This Week In Elasticsearch, September 2nd
The Enrich project's goal is to provide a means to enrich incoming data with some reference data prior to indexing. Internally we are working through many concerns, one of which is user friendliness. We have recently made many adjustments to the original design to make these workflows more user friendly. The most recent change allows the same entity to be enriched from multiple sources. For example, suppose you are trying to add additional information about a user (i.e. email, address, etc.) prior to indexing. This additional information comes from a variety of sources, but conceptually it is all reference data for the same user. Pre index time enrichment will now support data from multiple sources for the same entity from a single processor. Prior to this change, multiple policies and processors would have been needed to serve this use case. Once Enrich is released, this will allow less configuration to enrich a single entity from multiple sources. As part of this change we changed the "exact_match" policy name to a "match" policy name with a configurable max number of enrichments. #46041
We've also enhanced the delete policy API to delete all of the enrich indices that are associated with the policy. It also pointed out some slightly flawed logic we had with unlocking policies in the delete call, so that was addressed and fixed as well in #45870
In addition to continuing decoupling of ANTLR from the painless AST, we began a protoype of a Painless AST Builder. This API will allow constructing an AST from pure java code, which should allow other alternate grammars, like one that we might want to represent a parsed script in a debugger.
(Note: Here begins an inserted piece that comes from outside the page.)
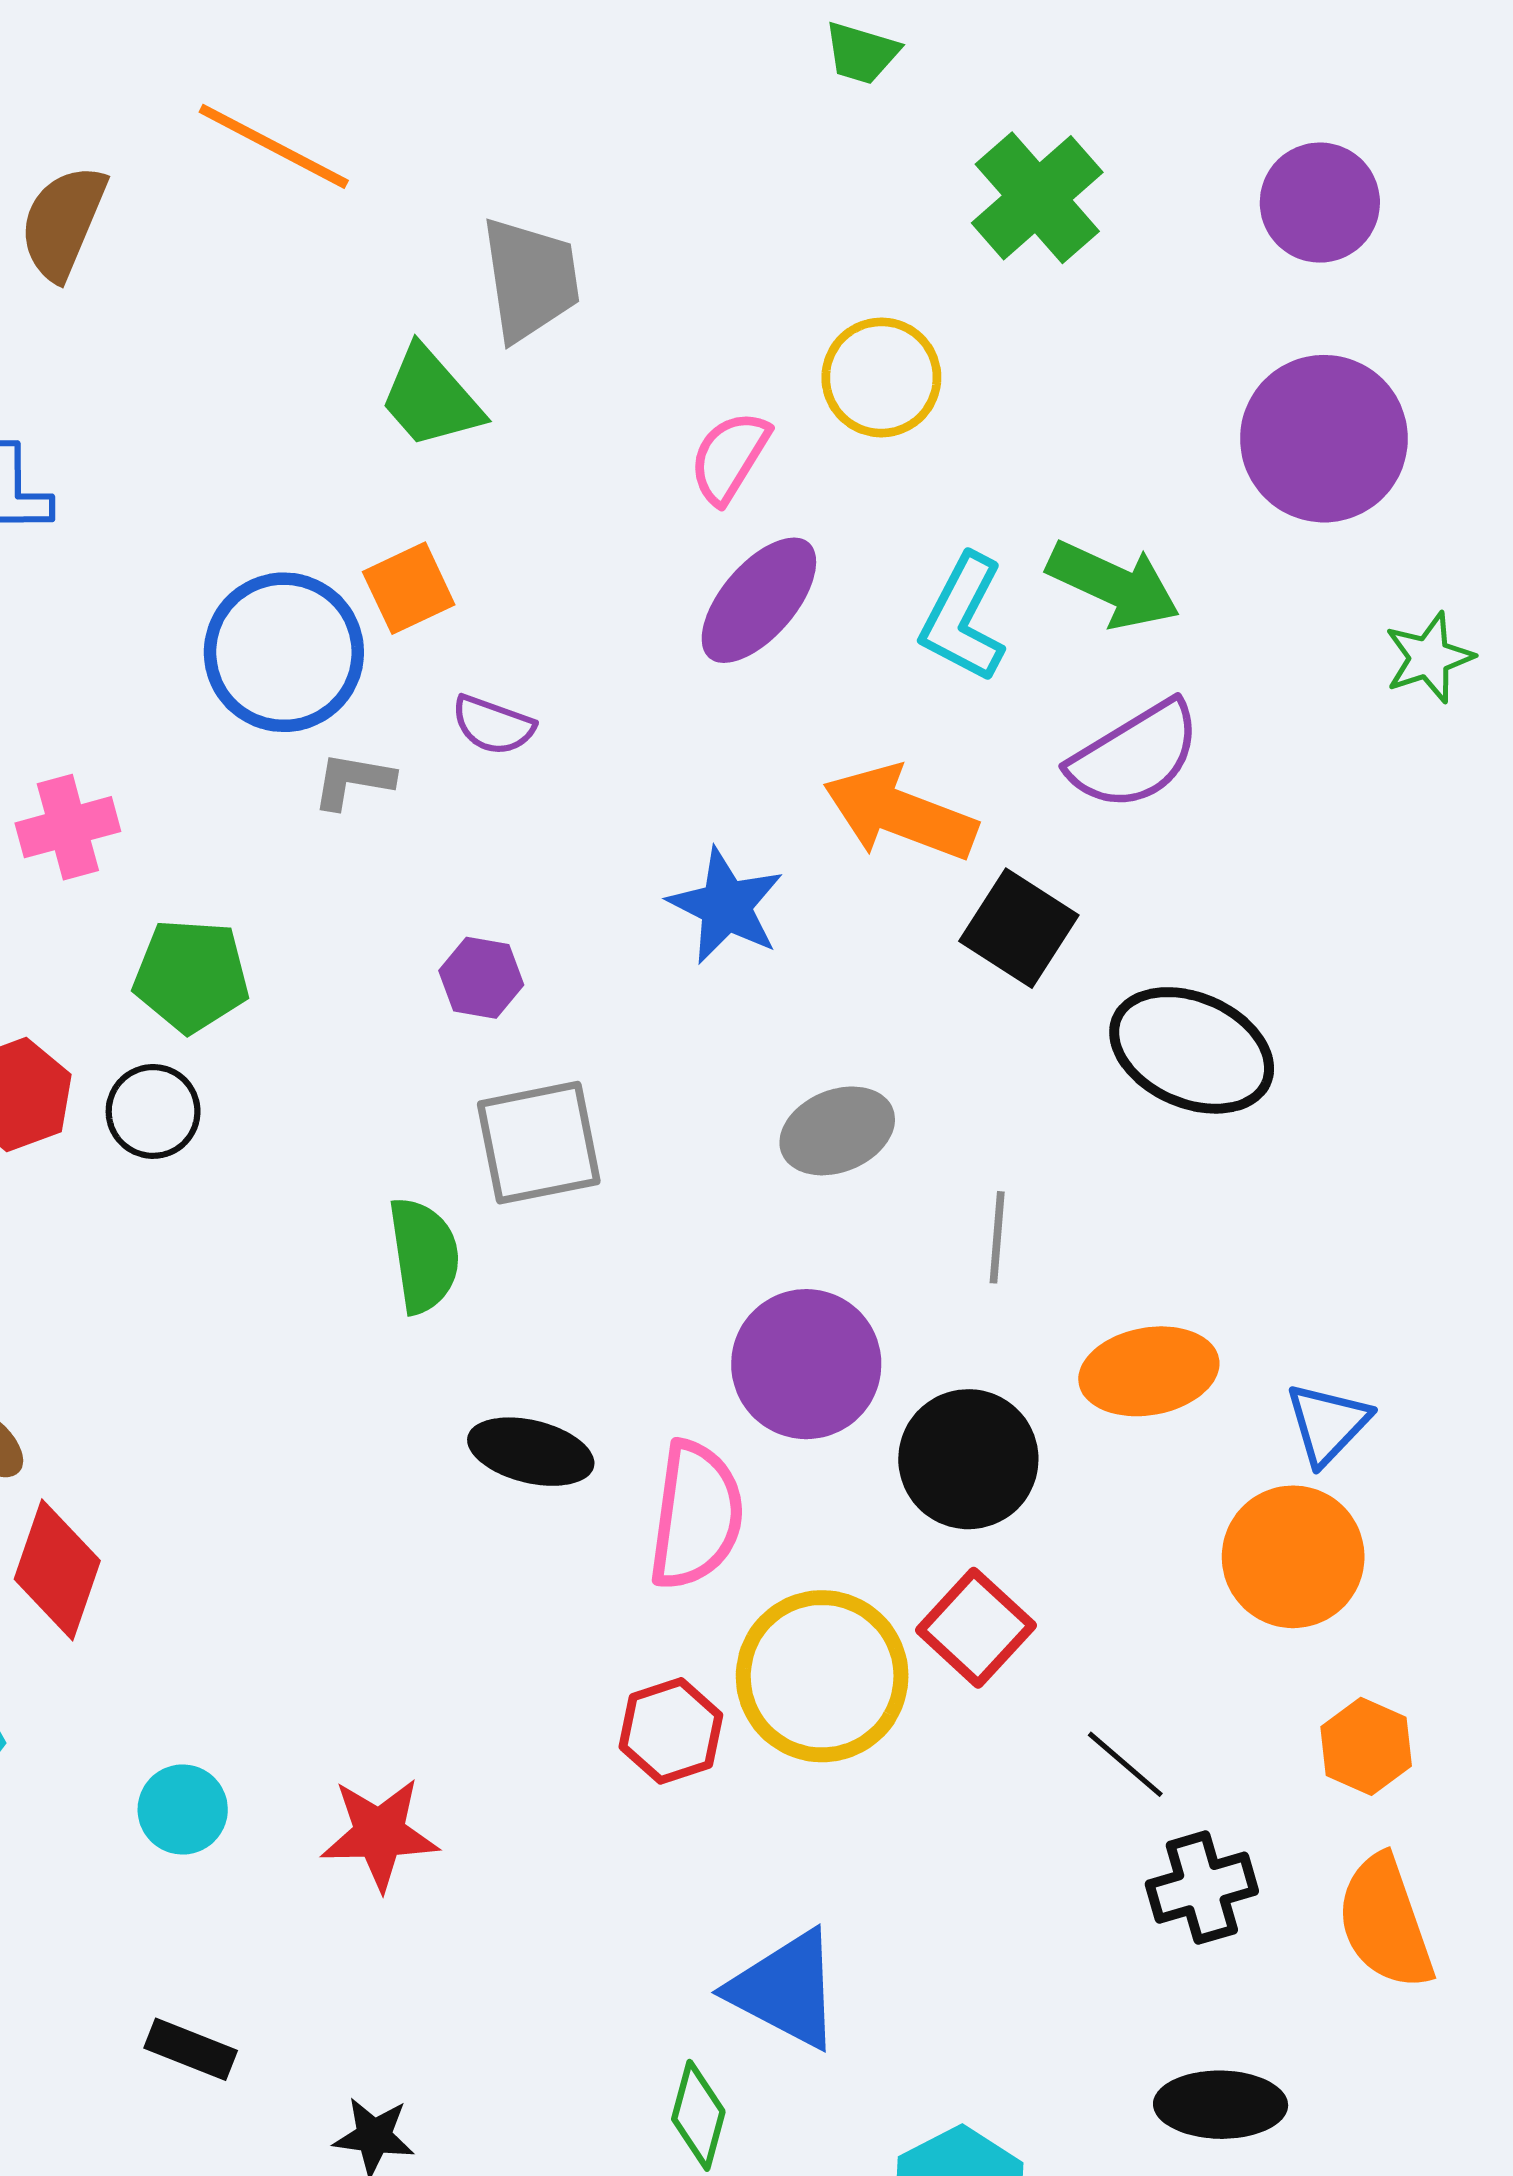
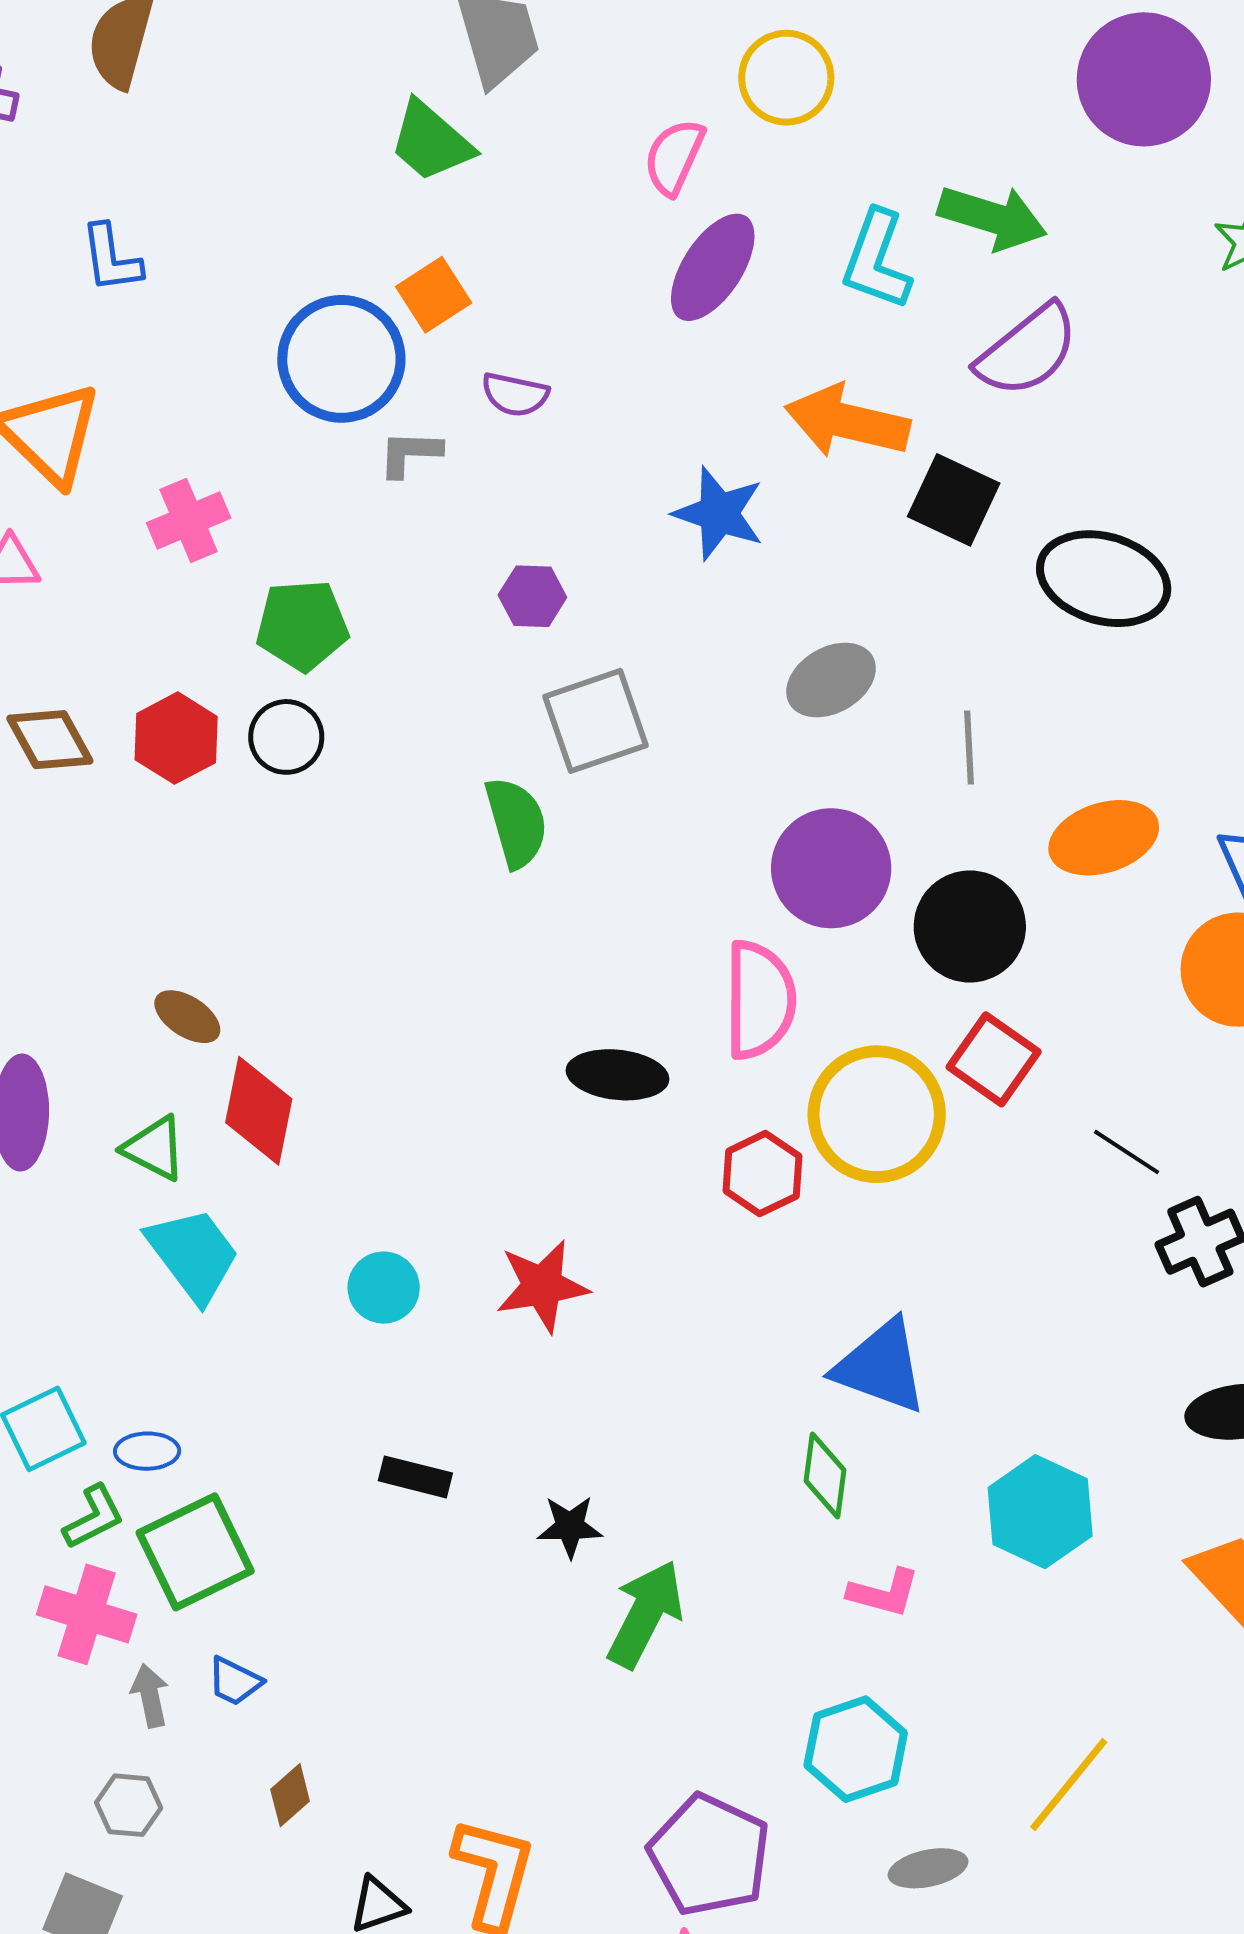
black ellipse: (531, 1452) -> (618, 1075), moved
Vector fields allow to encode numeric multidimensional vectors and use them for computations. Typical use cases include finding similar images, audios, or texts encoded through embeddings. We have published a new blog that explains how vector fields can be used for text similarity. Currently all vector functions are based on the brute force approach, where a vector function is applied to all documents' vectors in the index. We found some areas how the brute force approach can be optimized and below the PRs that target these optimizations:
- Switch to ByteBuffer for vector encoding. (https://github.com/elastic/elasticsearch/pull/45936)
- Use float instead of double for query vectors. (https://github.com/elastic/elasticsearch/pull/46004)
- Combine vector decoding and function computation. (https://github.com/elastic/elasticsearch/pull/46103)
- Use an array instead of a List for the query vector. (https://github.com/elastic/elasticsearch/pull/46155)
We merged a change that fixes the behavior of the allow_partial_search_results=false option when a executing a search hits a shard that is recovering. This is important for Reindex which executes scroll searches to retrieve the documents to reindex.
We have also changing the Reindex, Update-by-query and Delete-by-query APIs so that they now use allow_partial_search_results flag and don't silently ignore red/unavailable shards anymore.
Elasticsearch now ensures that only a single reindex persistent task can write to the .reindex index at a time by using conditional update based on terms and sequence numbers.
We have merged community PR that automatically removes the read-only-allow-delete block when it's no longer necessary. This block is automatically added when the node breaches the flood-stage disk watermark (95% by default) and in current versions we leave it in place until it is manually removed. We see many cases where this block is in place because of a temporary disk shortage of which the user is unaware, so from 7.4 onwards we will automatically remove any read-only-allow-delete block when nodes gain enough free space to continue indexing, i.e. when their disk usage drops below the high watermark (90% by default).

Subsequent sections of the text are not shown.